The one I know the most (still not a best friend by any stretch) I supported at the start. Ordered a bit of make up as I was low anyway. More than I would normally spend and it was no better, felt the same, looked the same as my usual £3.99 base. Couple of months later I bought a body butter. Thing it takes me ages to get through things like that because they aren’t a daily use item to me at all. But the pestering to “restock” got very awkward. As has the pressure from a couple of others.

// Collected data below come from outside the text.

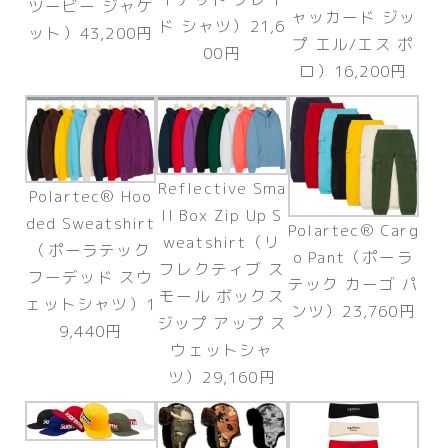
ツービー ジャケ
ャッカード ジッ
ド シャツ）21,6
ット）43,200円
プ エル/エス ポ
00円
ロ）16,200円
Reflective Sma
Polartec® Hoo
ll Box Zip Up S
ded Sweatshirt
Polartec® Carg
weatshirt（リ
（ポーラテック
o Pant（ポーラ
フレクティブ ス
フーデッド スウ
テック カーゴ パ
モール ボックス
ェットシャツ）1
ンツ）23,760円
ジップ アップ ス
9,440円
ウェットシャ
ツ）29,160円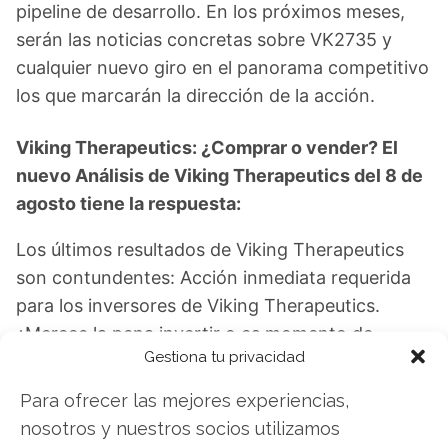
pipeline de desarrollo. En los próximos meses,
serán las noticias concretas sobre VK2735 y
cualquier nuevo giro en el panorama competitivo
los que marcarán la dirección de la acción.
Viking Therapeutics: ¿Comprar o vender? El
nuevo Análisis de Viking Therapeutics del 8 de
agosto tiene la respuesta:
Los últimos resultados de Viking Therapeutics
son contundentes: Acción inmediata requerida
para los inversores de Viking Therapeutics.
¿Merece la pena invertir o es momento de
Gestiona tu privacidad
vender? En el Análisis gratuito actual del 8 de
agosto descubrirá exactamente qué hacer.
Para ofrecer las mejores experiencias,
nosotros y nuestros socios utilizamos
Viking Therapeutics: ¿Comprar o vender?
¡Lee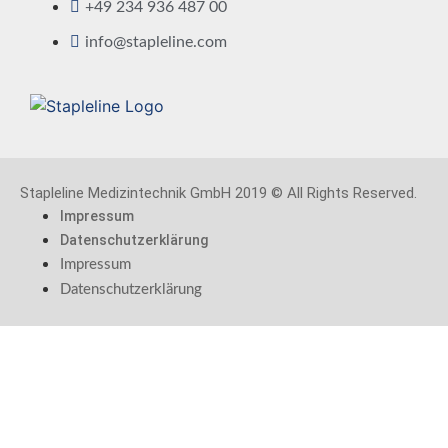
+49 234 936 487 00
info@stapleline.com
Stapleline Medizintechnik GmbH 2019 © All Rights Reserved.
Impressum
Datenschutzerklärung
Impressum
Datenschutzerklärung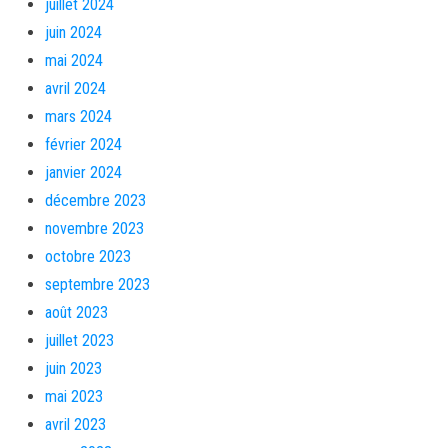
juillet 2024
juin 2024
mai 2024
avril 2024
mars 2024
février 2024
janvier 2024
décembre 2023
novembre 2023
octobre 2023
septembre 2023
août 2023
juillet 2023
juin 2023
mai 2023
avril 2023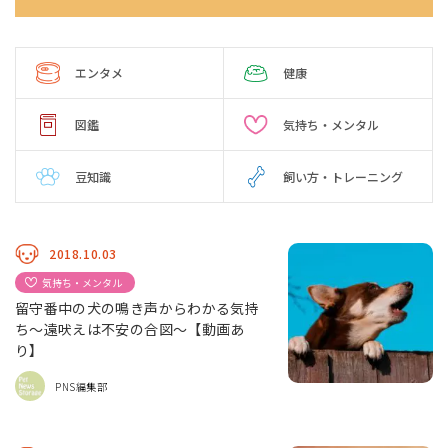
エンタメ
健康
図鑑
気持ち・メンタル
豆知識
飼い方・トレーニング
2018.10.03
気持ち・メンタル
留守番中の犬の鳴き声からわかる気持
ち〜遠吠えは不安の合図〜【動画あ
り】
PNS編集部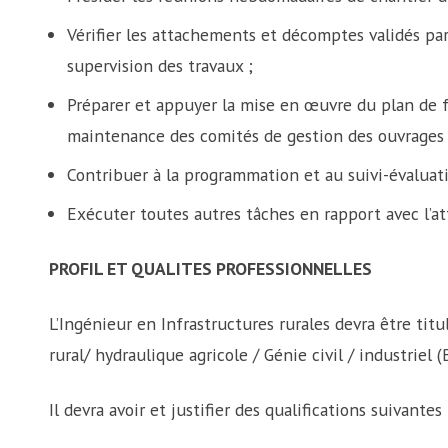
Vérifier les attachements et décomptes validés par
supervision des travaux ;
Préparer et appuyer la mise en œuvre du plan de f
maintenance des comités de gestion des ouvrages 
Contribuer à la programmation et au suivi-évaluati
Exécuter toutes autres tâches en rapport avec l’at
PROFIL ET QUALITES PROFESSIONNELLES
L’Ingénieur en Infrastructures rurales devra être tit
rural/ hydraulique agricole / Génie civil / industrie
Il devra avoir et justifier des qualifications suivantes 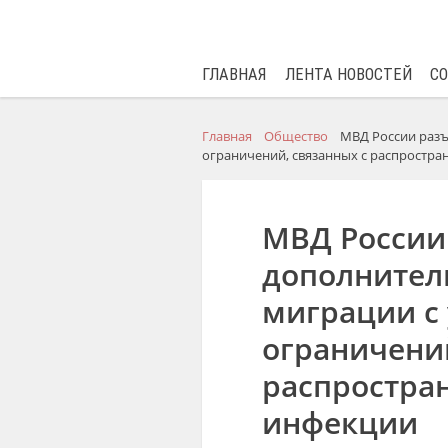
ГЛАВНАЯ
ЛЕНТА НОВОСТЕЙ
С
Главная
Общество
МВД России разъ
ограничений, связанных с распростр
МВД России
дополнител
миграции с
ограничений
распростра
инфекции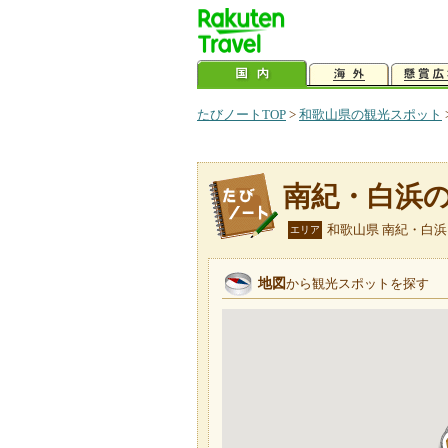
たびノートTOP
>
和歌山県の観光スポット
南紀・白浜
和歌山県 南紀・白浜
エリア
地図
から観光スポットを探す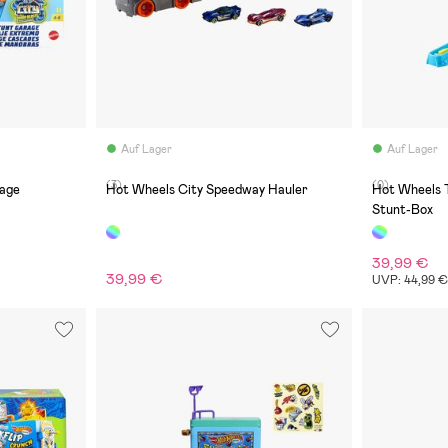
Auf Lager
Auf Lager
(3)
(0)
rage
Hot Wheels City Speedway Hauler
Hot Wheels T
Stunt-Box
39,99 €
39,99 €
UVP: 44,99 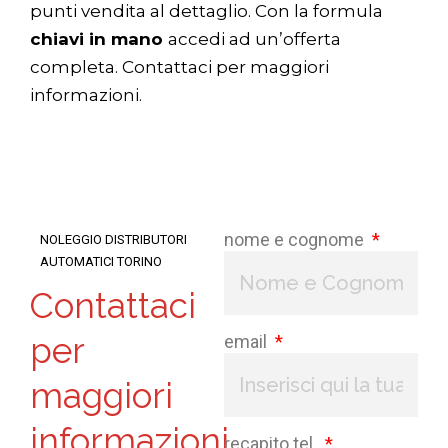
punti vendita al dettaglio. Con la formula
chiavi in mano
accedi ad un’offerta
completa. Contattaci per maggiori
informazioni.
nome e cognome
NOLEGGIO DISTRIBUTORI
AUTOMATICI TORINO
Contattaci
per
email
maggiori
informazioni
recapito tel.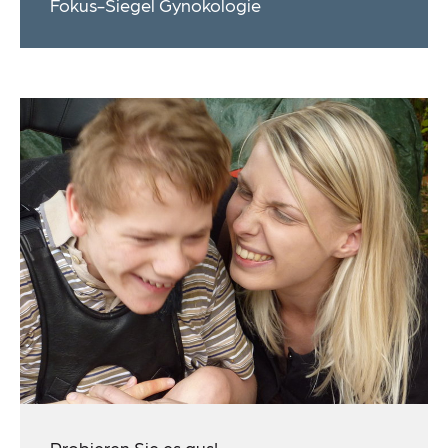
Fokus-Siegel Gynokologie
Probieren Sie es aus!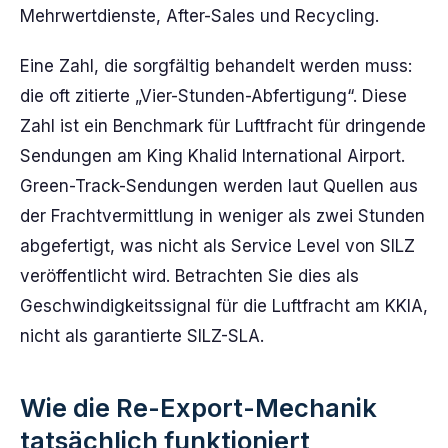
Mehrwertdienste, After-Sales und Recycling.
Eine Zahl, die sorgfältig behandelt werden muss:
die oft zitierte „Vier-Stunden-Abfertigung“. Diese
Zahl ist ein Benchmark für Luftfracht für dringende
Sendungen am King Khalid International Airport.
Green-Track-Sendungen werden laut Quellen aus
der Frachtvermittlung in weniger als zwei Stunden
abgefertigt, was nicht als Service Level von SILZ
veröffentlicht wird. Betrachten Sie dies als
Geschwindigkeitssignal für die Luftfracht am KKIA,
nicht als garantierte SILZ-SLA.
Wie die Re-Export-Mechanik
tatsächlich funktioniert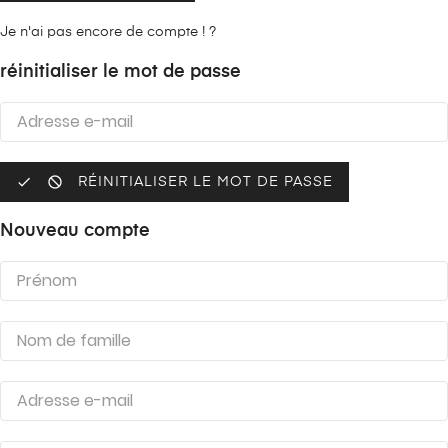
Je n'ai pas encore de compte ! ?
réinitialiser le mot de passe


RÉINITIALISER LE MOT DE PASSE
Nouveau compte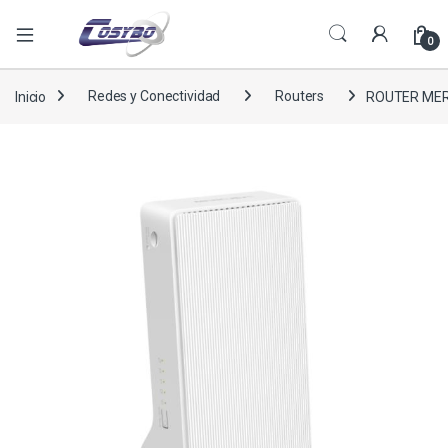
0
Inicio
Redes y Conectividad
Routers
ROUTER MERC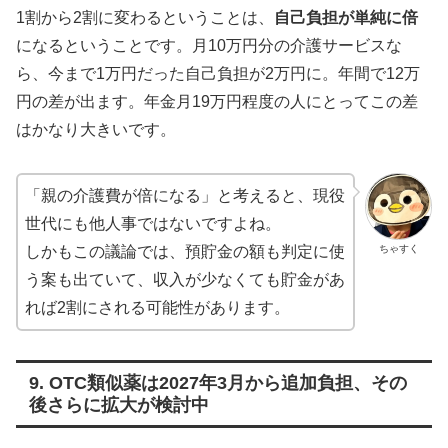
1割から2割に変わるということは、
自己負担が単純に倍
になるということです。月10万円分の介護サービスな
ら、今まで1万円だった自己負担が2万円に。年間で12万
円の差が出ます。年金月19万円程度の人にとってこの差
はかなり大きいです。
「親の介護費が倍になる」と考えると、現役
世代にも他人事ではないですよね。
ちゃすく
しかもこの議論では、預貯金の額も判定に使
う案も出ていて、収入が少なくても貯金があ
れば2割にされる可能性があります。
9. OTC類似薬は2027年3月から追加負担、その
後さらに拡大が検討中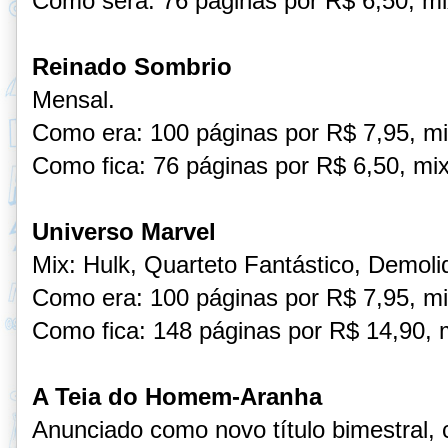
Como será: 76 páginas por R$ 6,50, mi
Reinado Sombrio
Mensal.
Como era: 100 páginas por R$ 7,95, mi
Como fica: 76 páginas por R$ 6,50, mix
Universo Marvel
Mix: Hulk, Quarteto Fantástico, Demoli
Como era: 100 páginas por R$ 7,95, mi
Como fica: 148 páginas por R$ 14,90, m
A Teia do Homem-Aranha
Anunciado como novo título bimestral, 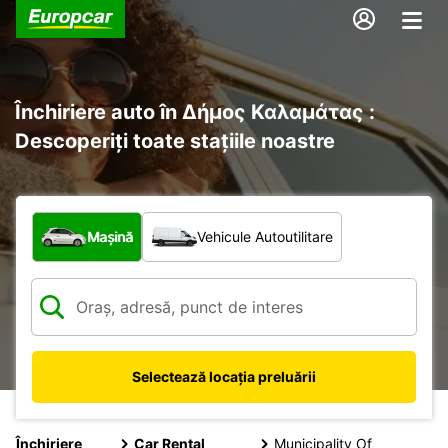
Închiriere auto în Δήμος Καλαμάτας :
Descoperiți toate stațiile noastre
Ce tip de vehicul?
Mașină
Vehicule Autoutilitare
Selectează locația preluării
Închiriere
Car Rental
Municipality Of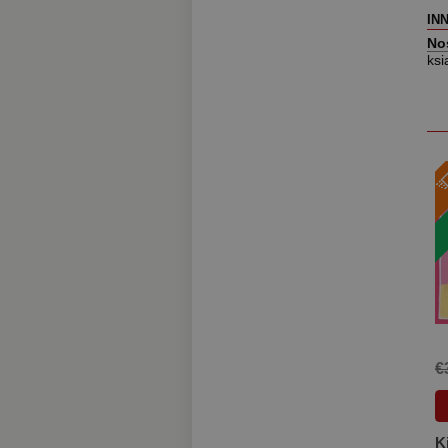
IN
No
ksi
€
K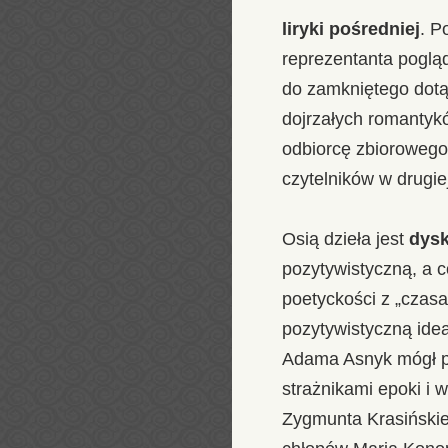
liryki pośredniej
. P
reprezentanta poglą
do zamkniętego dotą
dojrzałych romantyk
odbiorcę zbioroweg
czytelników w drugie
Osią dzieła jest
dysk
pozytywistyczną, a c
poetyckości z „czasa
pozytywistyczną ide
Adama Asnyk mógł pe
strażnikami epoki i
Zygmunta Krasińskie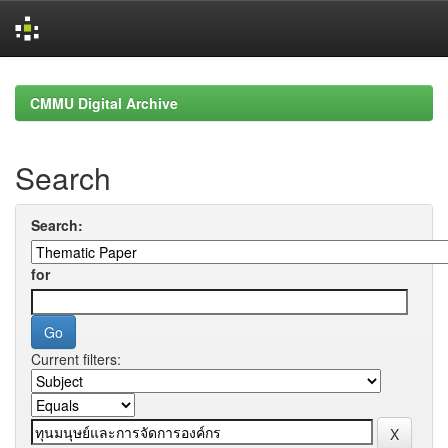
Skip
navigation
CMMU Digital Archive
Search
Search:
for
Current filters: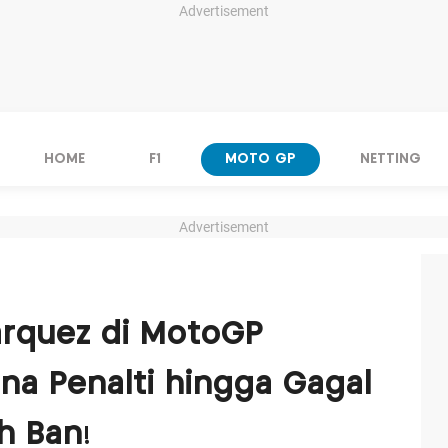
Advertisement
HOME
F1
MOTO GP
NETTING
Advertisement
rquez di MotoGP
ena Penalti hingga Gagal
h Ban!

The thing is, I’m sure like a lot of people on here, I don’t spend that much on items like bubble bath and shampoo. I buy Herbal Essences and stock up when it’s on offer. I buy bubble bath for a quid. I don’t want to spend ten pounds on a bottle a quarter of the size that isn’t even that amazing.
I don’t give smellies as gifts either because to be frank we all know no one really wants the,. Most people have set products that they use. Body lotions. Hand creams etc sit in my bathroom unopened for months. I would feel really awkward giving someone moisturiser or facial scrub. The only toiletries I might gift is a really luxury bubble bath like from The White Company. That is divine.

Don’t get me started on the friend who’s just began a MLM for wax melts. God help me.

My immediate response to her request would have been “Great! I’ll bring face masks, someone bring cucumber for eyes, a couple of us could be in charge of cocktails and maybe we can source something for our feet or just make foot baths and chill!”

The line “bring your wallet” is equally out of order. What it does mean though is that she’s demonstrated her true purpose for attending, so you be brutally honest back. Like everybody above has said.
“I might be up for an actual pamper eve inning where we all bring something and actually all get a chance to get pampered, I’m really not up for a evening with tiny dollops of product being placed on my arm and my friend spending the evening trying to sell. I’m rather upset by the “bring your wallet” comment. I’m offended that basically the only reason you are on this weekend is to make money from us rather than enjoy our company. This was meant to be a social time to finally catch up after a long couple of years. I won’t be attending, and I, to the only one who feels like this”

A bit of blunt and a bit of offence.

Newbabynewhouse · 07/11/2021 20:55

@Tanith is that you? ..i only know one Tanith.. 🤣

BeefSupreme · 07/11/2021 20:58

@PussyCatEatingPigsInBlankets

Oh, and your skin has an adverse reaction to Body Shop products. Halo
This. Tell all the women in the group the products gave you hives and then leave and go to the pub.
thetemptationofchocolate · 07/11/2021 21:00

I wish I could remember where I read this response, so I could credit the writer of it. If it's someone on here, please take a bow as since I read this I have found it so useful as a response to many things.
You just say, "I don't think I would enjoy that", and then say no more.

ChargingBuck · 07/11/2021 21:02

That is brilliant @thetemptationofchocolate!